[Extracted page text data]
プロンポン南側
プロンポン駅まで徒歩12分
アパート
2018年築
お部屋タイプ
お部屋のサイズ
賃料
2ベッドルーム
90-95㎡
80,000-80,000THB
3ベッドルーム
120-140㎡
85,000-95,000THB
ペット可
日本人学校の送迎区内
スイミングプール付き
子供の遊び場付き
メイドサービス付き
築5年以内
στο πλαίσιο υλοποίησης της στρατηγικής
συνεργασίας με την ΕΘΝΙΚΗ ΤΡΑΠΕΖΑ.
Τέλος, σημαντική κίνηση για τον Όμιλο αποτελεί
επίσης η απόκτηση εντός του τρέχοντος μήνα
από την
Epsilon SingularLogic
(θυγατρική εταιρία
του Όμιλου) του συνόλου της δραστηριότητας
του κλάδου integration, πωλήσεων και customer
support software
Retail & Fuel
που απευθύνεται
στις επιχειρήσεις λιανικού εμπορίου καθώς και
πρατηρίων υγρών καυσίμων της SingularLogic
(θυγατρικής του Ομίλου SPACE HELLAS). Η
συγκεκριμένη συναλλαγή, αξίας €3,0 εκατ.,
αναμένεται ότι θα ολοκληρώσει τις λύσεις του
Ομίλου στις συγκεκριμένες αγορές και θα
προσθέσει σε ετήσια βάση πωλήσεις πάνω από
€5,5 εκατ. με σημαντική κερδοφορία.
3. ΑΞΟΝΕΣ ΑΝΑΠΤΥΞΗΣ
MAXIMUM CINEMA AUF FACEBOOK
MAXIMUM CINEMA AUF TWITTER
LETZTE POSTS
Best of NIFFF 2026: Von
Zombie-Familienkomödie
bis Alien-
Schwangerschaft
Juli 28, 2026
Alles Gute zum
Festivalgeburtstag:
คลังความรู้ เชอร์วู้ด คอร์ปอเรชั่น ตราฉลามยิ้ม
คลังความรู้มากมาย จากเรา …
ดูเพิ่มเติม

* * *

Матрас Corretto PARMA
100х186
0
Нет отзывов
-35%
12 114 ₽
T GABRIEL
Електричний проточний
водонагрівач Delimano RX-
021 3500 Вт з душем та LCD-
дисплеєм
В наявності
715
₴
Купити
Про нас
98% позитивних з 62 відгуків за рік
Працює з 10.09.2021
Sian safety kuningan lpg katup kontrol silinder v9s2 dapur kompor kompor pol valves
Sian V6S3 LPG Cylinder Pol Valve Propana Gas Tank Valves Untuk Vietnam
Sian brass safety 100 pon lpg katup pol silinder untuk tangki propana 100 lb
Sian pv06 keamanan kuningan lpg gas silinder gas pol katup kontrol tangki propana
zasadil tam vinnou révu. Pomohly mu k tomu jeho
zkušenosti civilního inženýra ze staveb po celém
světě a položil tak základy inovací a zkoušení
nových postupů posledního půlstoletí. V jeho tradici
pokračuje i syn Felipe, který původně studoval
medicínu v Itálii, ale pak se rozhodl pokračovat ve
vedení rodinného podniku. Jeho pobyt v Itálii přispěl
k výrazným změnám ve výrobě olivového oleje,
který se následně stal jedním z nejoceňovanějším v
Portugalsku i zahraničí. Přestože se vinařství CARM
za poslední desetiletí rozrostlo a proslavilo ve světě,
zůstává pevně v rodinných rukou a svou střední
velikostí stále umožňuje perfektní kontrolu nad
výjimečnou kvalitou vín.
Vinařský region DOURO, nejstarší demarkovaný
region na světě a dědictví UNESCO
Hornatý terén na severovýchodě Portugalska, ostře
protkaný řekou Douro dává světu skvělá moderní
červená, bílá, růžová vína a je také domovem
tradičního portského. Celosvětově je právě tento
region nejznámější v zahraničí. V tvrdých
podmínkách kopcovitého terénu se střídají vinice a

- **Work instructions**
An exact copy of the lines above, from the one containing "Juli 28, 2026" through the one containing "ดูเพิ่มเติม", is the whole of the answer.

- **Solution to this problem**
Juli 28, 2026
Alles Gute zum
Festivalgeburtstag:
คลังความรู้ เชอร์วู้ด คอร์ปอเรชั่น ตราฉลามยิ้ม
คลังความรู้มากมาย จากเรา …
ดูเพิ่มเติม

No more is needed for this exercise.